┌─ GIVEN RECORDS

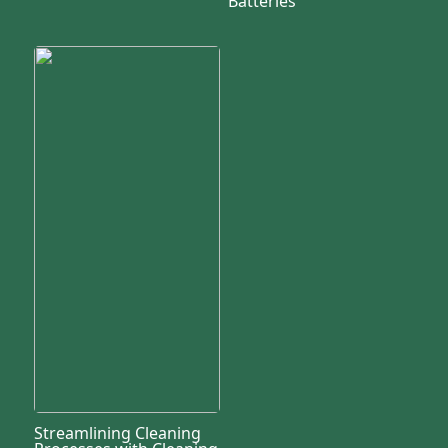
Batteries
Streamlining Cleaning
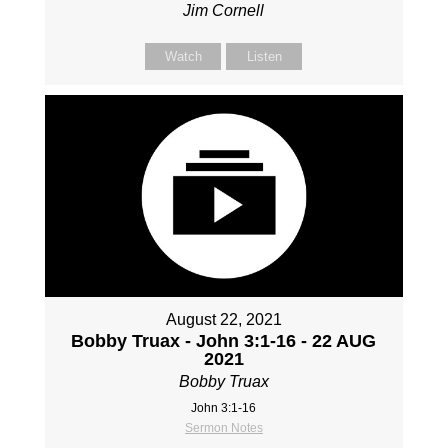
Jim Cornell
Watch
Listen
August 22, 2021
Bobby Truax - John 3:1-16 - 22 AUG
2021
Bobby Truax
John 3:1-16
Sermon Notes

└─

▶ WHAT IS EXPECTED:
Starting with the top line, write out all the data above exactly; keep the pictures out.

▶ ANSWER TO THE EXERCISE:
Batteries
Streamlining Cleaning
Jim Cornell
Watch
Listen
August 22, 2021
Bobby Truax - John 3:1-16 - 22 AUG
2021
Bobby Truax
John 3:1-16
Sermon Notes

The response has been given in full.